Oh n yes it does tend to rain, though most of the time it's overcast n threatening to rain but it means it makes the sunshine all the sweeter.
If it helps general media would have you thinking All American's area bunch of war mongering yokels with a combined IQ of 5, put far to much trust in Creationism, and are far too gun happy.
And don't have enough CCTV camera's :D
THE ALL SEEING EYE OF GOOGLE = ILLUMINATI
I'd rather have Google spy on me than the Governement.
Google can't kick in my door, arrest me and my family, seize my property and make me prove I bought it legitamately before I get it back, all based upon false information.
BTW Google street view will not look into your backyard.
Google Earth does that. And the Government.
@ Mycroft;:
I think the illegal wiretapping in the states which was largely achieved by the complacency of telecos would remind us that private information retained by companies is no worse that the government owning , and at times is the same thing.
Those wiretaps were splitters and just listened in on everything, and yes AT&T should be shunned and punished already, but that has nothing to do companies spying, it was as mentioned the government spying, they just using the infrastructure of a company.(illegally, with illegal permission of the management, granted)

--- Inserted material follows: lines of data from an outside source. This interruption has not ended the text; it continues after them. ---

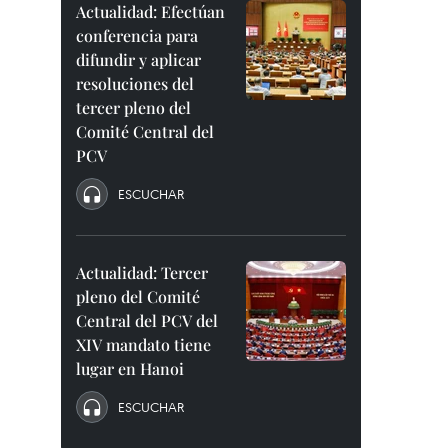
Actualidad: Efectúan
conferencia para
difundir y aplicar
resoluciones del
tercer pleno del
Comité Central del
PCV
ESCUCHAR
Actualidad: Tercer
pleno del Comité
Central del PCV del
XIV mandato tiene
lugar en Hanoi
ESCUCHAR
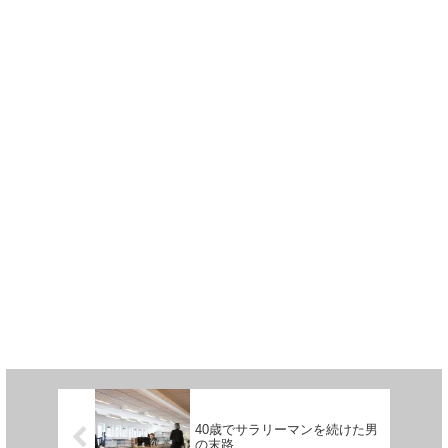
40歳でサラリーマンを続けた男
の末路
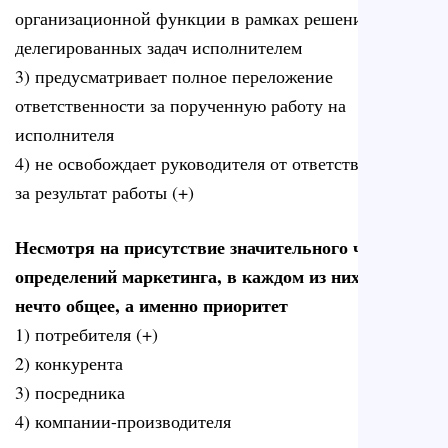
организационной функции в рамках решения
делегированных задач исполнителем
3) предусматривает полное переложение
ответственности за порученную работу на
исполнителя
4) не освобождает руководителя от ответственности
за результат работы (+)
Несмотря на присутствие значительного числа
определений маркетинга, в каждом из них есть
нечто общее, а именно приоритет
1) потребителя (+)
2) конкурента
3) посредника
4) компании-производителя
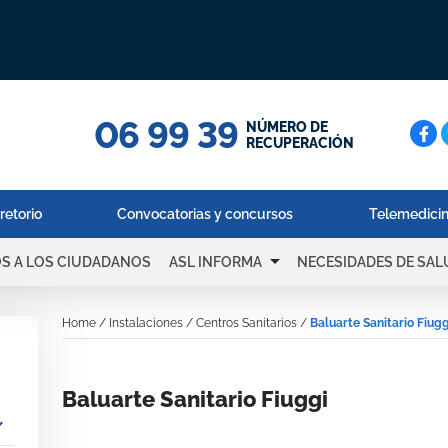
06 99 39
Cerc
NÚMERO DE
RECUPERACIÓN
retorio
Convocatorias y concursos
Telemedici
arrow_drop_down
OS A LOS CIUDADANOS
ASL INFORMA
NECESIDADES DE SAL
Home
/
Instalaciones
/
Centros Sanitarios
/
Baluarte Sanitario Fiugg
Baluarte Sanitario Fiuggi
_more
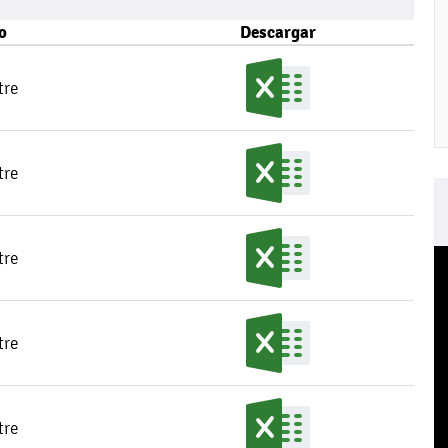
o
Descargar
tre
tre
tre
tre
tre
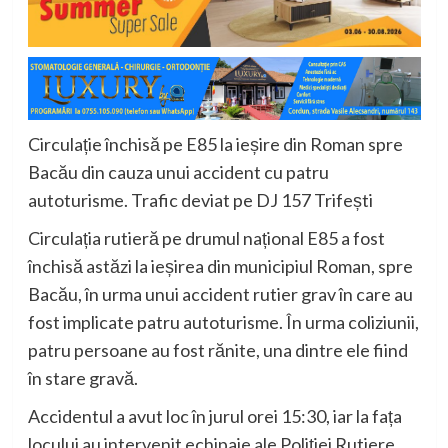
Circulație închisă pe E85 la ieșire din Roman spre
Bacău din cauza unui accident cu patru
autoturisme. Trafic deviat pe DJ 157 Trifești
Circulația rutieră pe drumul național E85 a fost
închisă astăzi la ieșirea din municipiul Roman, spre
Bacău, în urma unui accident rutier grav în care au
fost implicate patru autoturisme. În urma coliziunii,
patru persoane au fost rănite, una dintre ele fiind
în stare gravă.
Accidentul a avut loc în jurul orei 15:30, iar la fața
locului au intervenit echipaje ale Poliției Rutiere,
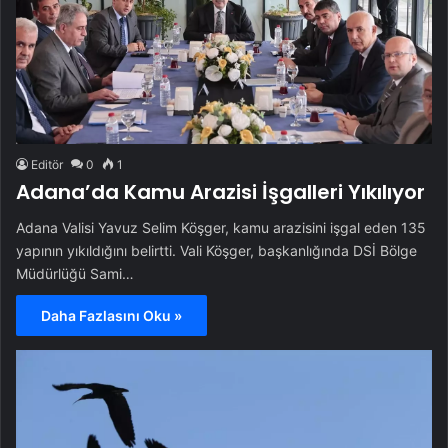
Editör
0
1
Adana’da Kamu Arazisi İşgalleri Yıkılıyor
Adana Valisi Yavuz Selim Köşger, kamu arazisini işgal eden 135
yapının yıkıldığını belirtti. Vali Köşger, başkanlığında DSİ Bölge
Müdürlüğü Sami…
Daha Fazlasını Oku »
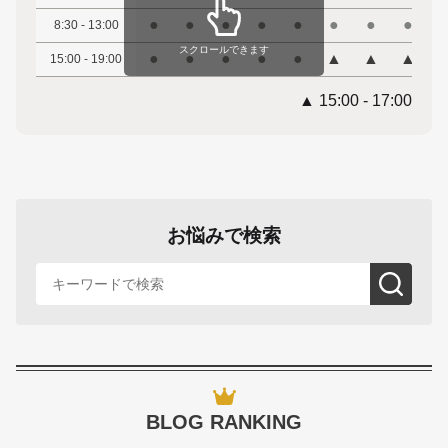
●
●
●
●
●
●
●
●
8:30 - 13:00
スクロールできます
●
●
●
●
●
▲
▲
▲
15:00 - 19:00
▲ 15:00 - 17:00
お悩みで検索
BLOG RANKING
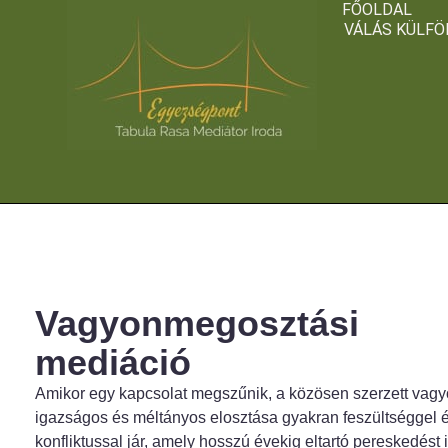
FŐOLDAL
Skip
VÁLÁS KÜLFÖ
to
content
Vagyonmegosztási
mediáció
Amikor egy kapcsolat megszűnik, a közösen szerzett vag
igazságos és méltányos elosztása gyakran feszültséggel 
konfliktussal jár, amely hosszú évekig eltartó pereskedést 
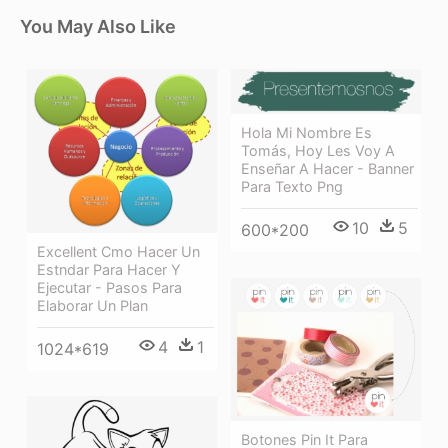
You May Also Like
Hola Mi Nombre Es
Tomás, Hoy Les Voy A
Enseñar A Hacer - Banner
Para Texto Png
10
5
600*200
Excellent Cmo Hacer Un
Estndar Para Hacer Y
Ejecutar - Pasos Para
Elaborar Un Plan
4
1
1024*619
Botones Pin It Para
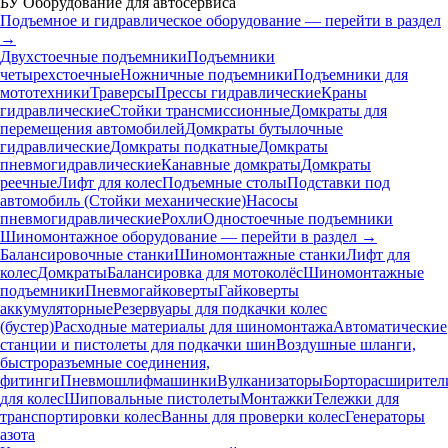
БУ Оборудование для автосервиса
Подъемное и гидравлическое оборудование — перейти в раздел
→
Двухстоечные подъемники
Подъемники
четырехстоечные
Ножничные подъемники
Подъемники для
мототехники
Траверсы
Прессы гидравлические
Краны
гидравлические
Стойки трансмиссионные
Домкраты для
перемещения автомобилей
Домкраты бутылочные
гидравлические
Домкраты подкатные
Домкраты
пневмогидравлические
Канавные домкраты
Домкраты
реечные
Лифт для колес
Подъемные столы
Подставки под
автомобиль (Стойки механические)
Насосы
пневмогидравлические
Рохли
Одностоечные подъемники
Шиномонтажное оборудование — перейти в раздел →
Балансировочные станки
Шиномонтажные станки
Лифт для
колес
Домкраты
Балансировка для мотоколёс
Шиномонтажные
подъемники
Пневмогайковерты
Гайковерты
аккумуляторные
Резервуары для подкачки колес
(бустер)
Расходные материалы для шиномонтажа
Автоматические
станции и пистолеты для подкачки шин
Воздушные шланги,
быстроразъемные соединения,
фитинги
Пневмошлифмашинки
Вулканизаторы
Борторасширител
для колес
Шиповальные пистолеты
Монтажки
Тележки для
транспортировки колес
Ванны для проверки колес
Генераторы
азота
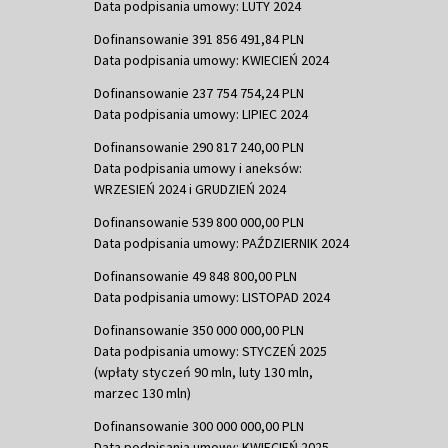
Data podpisania umowy: LUTY 2024
Dofinansowanie 391 856 491,84 PLN
Data podpisania umowy: KWIECIEŃ 2024
Dofinansowanie 237 754 754,24 PLN
Data podpisania umowy: LIPIEC 2024
Dofinansowanie 290 817 240,00 PLN
Data podpisania umowy i aneksów:
WRZESIEŃ 2024 i GRUDZIEŃ 2024
Dofinansowanie 539 800 000,00 PLN
Data podpisania umowy: PAŹDZIERNIK 2024
Dofinansowanie 49 848 800,00 PLN
Data podpisania umowy: LISTOPAD 2024
Dofinansowanie 350 000 000,00 PLN
Data podpisania umowy: STYCZEŃ 2025
(wpłaty styczeń 90 mln, luty 130 mln,
marzec 130 mln)
Dofinansowanie 300 000 000,00 PLN
Data podpisania umowy: KWIECIEŃ 2025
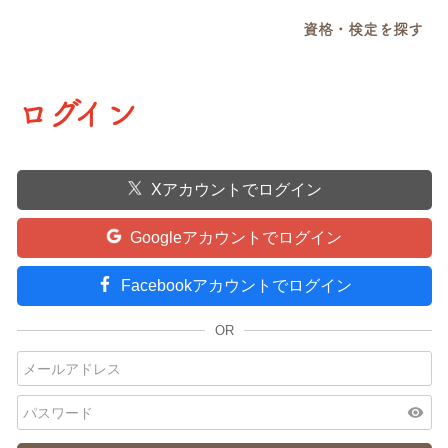
資格・検定を探す
ログイン
Xアカウントでログイン
Googleアカウントでログイン
Facebookアカウントでログイン
visibility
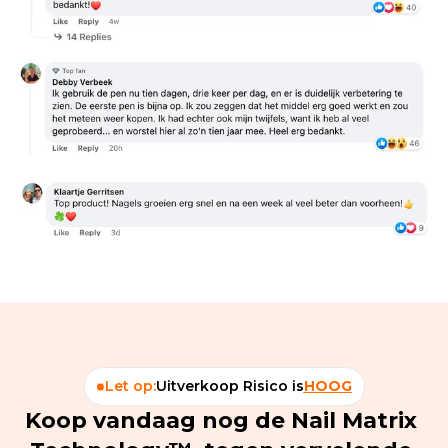
Let op:
Uitverkoop Risico is
HOOG
Koop vandaag nog de Nail Matrix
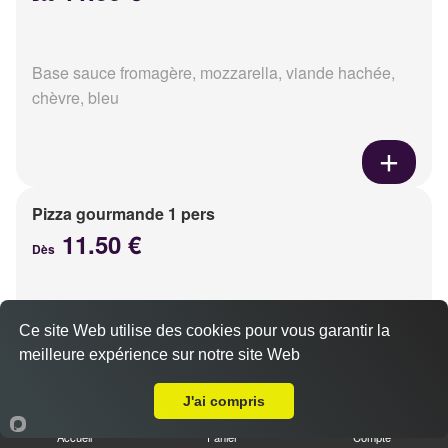
Base sauce fromagère, mozzarella, viande hachée,
chèvre, bleu
Pizza gourmande 1 pers
11.50 €
Dès
Base sauce fromagère, mozzarella, jambon, poulet,
Ce site Web utilise des cookies pour vous garantir la
pommes de terre, oignons
meilleure expérience sur notre site Web
A Emporter sur Saint-Germain-la-Blanche-Herbe
J'ai compris
Accueil
Panier
Compte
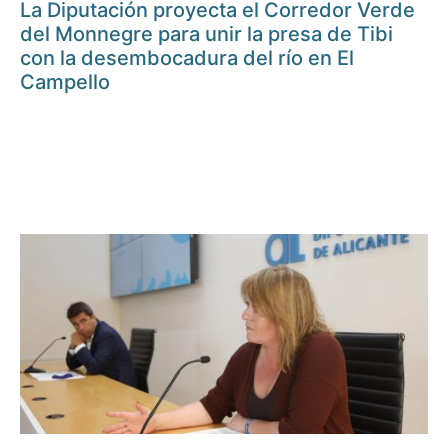
La Diputación proyecta el Corredor Verde
del Monnegre para unir la presa de Tibi
con la desembocadura del río en El
Campello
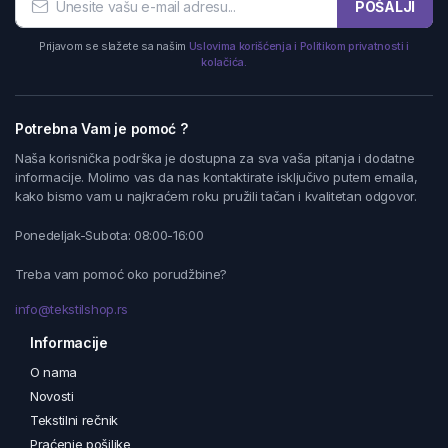
POŠALJI
Prijavom se slažete sa našim
Uslovima korišćenja i Politikom privatnosti i
kolačića.
Potrebna Vam je pomoć ?
Naša korisnička podrška je dostupna za sva vaša pitanja i dodatne
informacije. Molimo vas da nas kontaktirate isključivo putem emaila,
kako bismo vam u najkraćem roku pružili tačan i kvalitetan odgovor.
Ponedeljak-Subota: 08:00-16:00
Treba vam pomoć oko porudžbine?
info@tekstilshop.rs
Informacije
O nama
Novosti
Tekstilni rečnik
Praćenje pošiljke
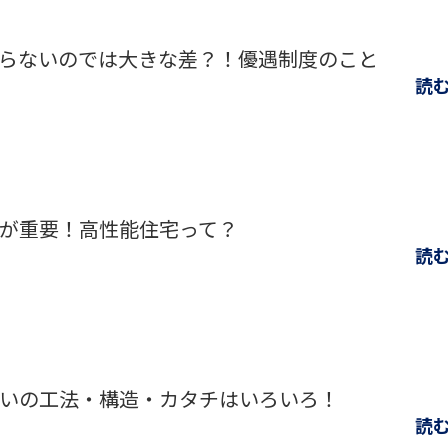
らないのでは大きな差？！優遇制度のこと
読
が重要！高性能住宅って？
読
いの工法・構造・カタチはいろいろ！
読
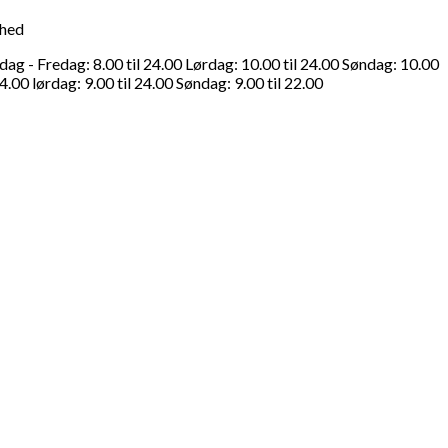
ghed
g - Fredag: 8.00 til 24.00 Lørdag: 10.00 til 24.00 Søndag: 10.00
4.00 lørdag: 9.00 til 24.00 Søndag: 9.00 til 22.00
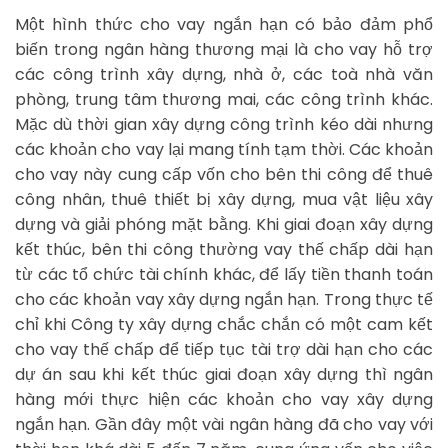
Một hình thức cho vay ngắn hạn có bảo đảm phổ
biến trong ngân hàng thương mại là cho vay hỗ trợ
các công trình xây dựng, nhà ở, các toà nhà văn
phòng, trung tâm thương mai, các công trình khác.
Mặc dù thời gian xây dựng công trình kéo dài nhưng
các khoản cho vay lại mang tính tạm thời. Các khoản
cho vay này cung cấp vốn cho bên thi công để thuê
công nhân, thuê thiết bị xây dựng, mua vật liệu xây
dựng và giải phóng mặt bằng. Khi giai đoạn xây dựng
kết thúc, bên thi công thường vay thế chấp dài hạn
từ các tổ chức tài chính khác, để lấy tiền thanh toán
cho các khoản vay xây dựng ngắn hạn. Trong thực tế
chỉ khi Công ty xây dựng chắc chắn có một cam kết
cho vay thế chấp để tiếp tục tài trợ dài hạn cho các
dự án sau khi kết thúc giai đoạn xây dựng thì ngân
hàng mới thực hiện các khoản cho vay xây dựng
ngắn hạn. Gần đây một vài ngân hàng đã cho vay với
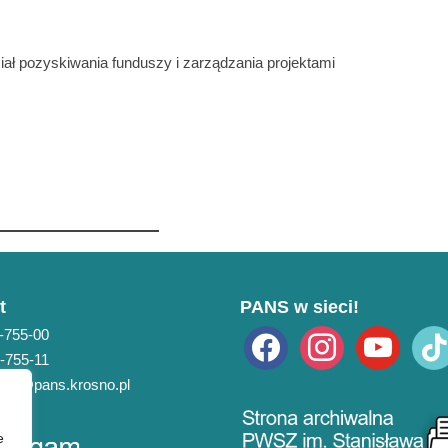
ał pozyskiwania funduszy i zarządzania projektami
t
PANS w sieci!
3-755-00
facebook
instagram
youtube
tiktok
3-755-11
pans@pans.krosno.pl
e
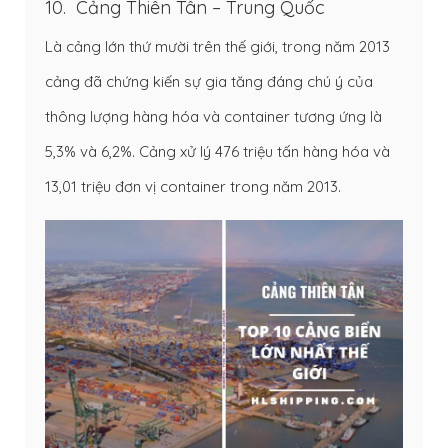
10. Cảng Thiên Tân – Trung Quốc
Là cảng lớn thứ mười trên thế giới, trong năm 2013
cảng đã chứng kiến sự gia tăng đáng chú ý của
thông lượng hàng hóa và container tương ứng là
5,3% và 6,2%. Cảng xử lý 476 triệu tấn hàng hóa và
13,01 triệu đơn vị container trong năm 2013.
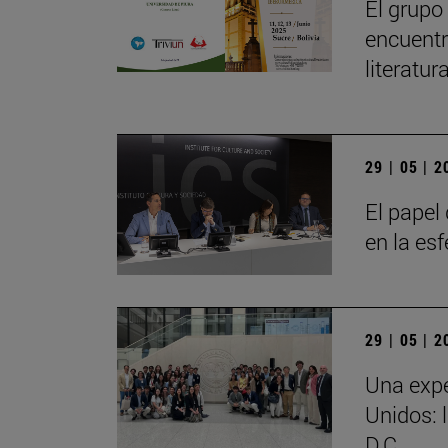
El grupo
encuentr
literatu
29 | 05 | 
El papel 
en la es
29 | 05 | 
Una expe
Unidos: 
D.C.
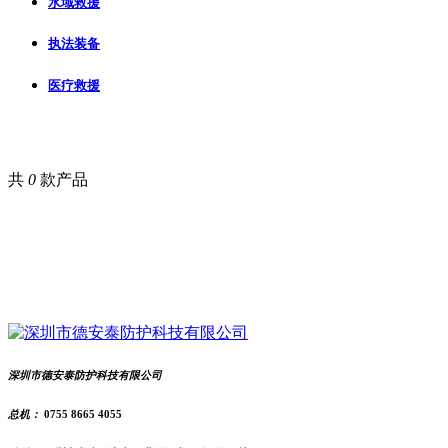
水域救援
执法装备
医疗救援
共
0
款产品
深圳市德安泰防护科技有限公司
总机：
0755 8665 4055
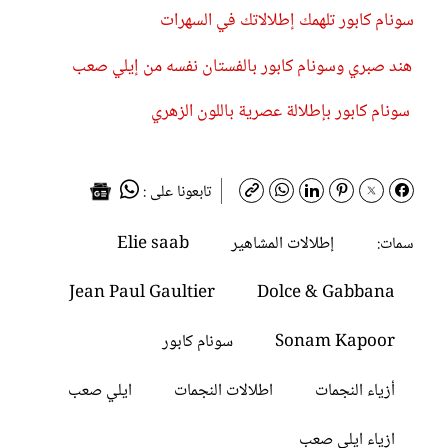
سونام كابور تلهمك إطلالاتك في السهرات
هند صبري وسونام كابور بالفستان نفسه من إيلي صعب
سونام كابور بإطلالة عصرية باللون الزهري
تابعونا على :
إطلالات المشاهير
Elie saab
سمات:
Jean Paul Gaultier
Dolce & Gabbana
Sonam Kapoor
سونام كابور
أزياء النجمات
اطلالات النجمات
ايلي صعب
ازياء ايلي صعب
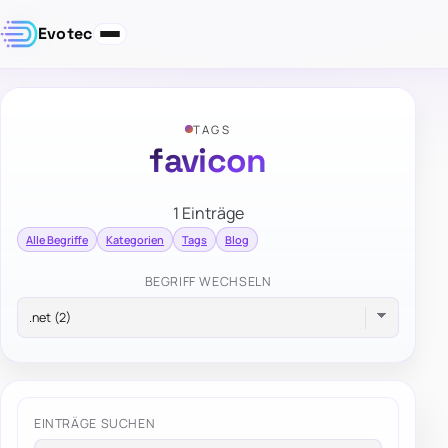
Evotec
TAGS
favicon
1 Einträge
Alle Begriffe
Kategorien
Tags
Blog
BEGRIFF WECHSELN
EINTRÄGE SUCHEN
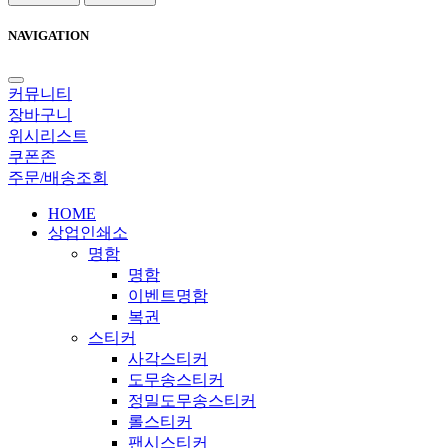
NAVIGATION
커뮤니티
장바구니
위시리스트
쿠폰존
주문/배송조회
HOME
상업인쇄소
명함
명함
이벤트명함
복권
스티커
사각스티커
도무송스티커
정밀도무송스티커
롤스티커
팬시스티커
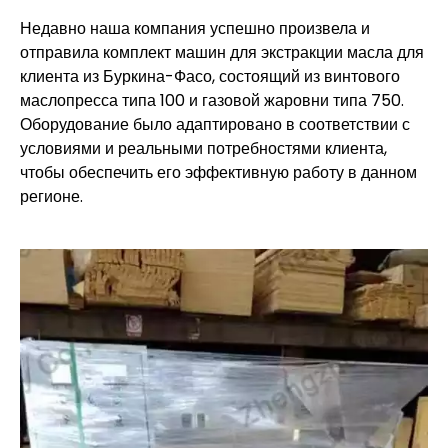
Недавно наша компания успешно произвела и
отправила комплект машин для экстракции масла для
клиента из Буркина-Фасо, состоящий из винтового
маслопресса типа 100 и газовой жаровни типа 750.
Оборудование было адаптировано в соответствии с
условиями и реальными потребностями клиента,
чтобы обеспечить его эффективную работу в данном
регионе.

(pronunciation: bak-wərd) LOLWHAT! :)
I would rather have neither spy on me. I think this is a good step forward for the British. Now they just need to kick their government's arse and they'll be well on their way.
@Mycroft:
"Google can't kick in my door, arrest me and my family, seize my property and make me prove I bought it legitamately before I get it back, all based upon false information."
...yet.
That picture vaguely and creepily reminds of Hot Fuzz.
I love that pic! :D
I like that pic too...
I just watched this story on BBC TV's lunchtime news. Broughton looks like a nice town and the residents who stopped the car sounded pretty pissed off. They apparently joined hands to block the car. But no pitchforks or burning torches...
Tha grea'er good!
Yarp.
Haha, invasion of privacy - this in the country where a quarter of the world's CCTV cameras exist and the population is obsessed with reality TV programs like Big Brother and I'm a Celebrity....
Just like any other well-developed country then...
@Lewis Beechey
Developed? Yes. But well?
@Lewis Beechley
I swear, the first time i read that I thought I saw "under-developed". Guess im just tired.
Ah yes, because reality TV programmes have everything to do with privacy.
This country has serious, SERIOUS privacy issues, and they desperately need to be addressed, but reality TV? Make arguments like that and they'll laugh you out of wherever the hell you've managed to get your voice heard.
The nations not so blest as thee,
Must in their turn to tyrants fall,
Must in their turn to tyrants fall;
While thou shalt flourish, shalt flourish great and free,
The dread and envy of them all.
Oh the irony! I think Google would have performed this country a service by running these nutters down. The biggest threat to our privacy isn't Google, it's Wacky Jaqui Smith.
A note to potential American tourists - if you come to Britain, don't mind the CCTV, it's just like those cameras on the rollercoasters at Disneyland. On your way out of the country you get the option of buying action photos of yourself sipping tea, hunting foxes and engaging in other British pursuits.
Except that fox hunting is illegal.
Can we still make funny faces at the cameras when we drive by?
Fox hunting isn't illegal, as long as you kill the vermin in a humane way, rather than let the dogs tear him up, for example shoot the beggar!
Broughton is not a village, it's a suburb of the city of Milton Keynes; it's named after a historic "affluent" village, but many people who live there still claim it is one.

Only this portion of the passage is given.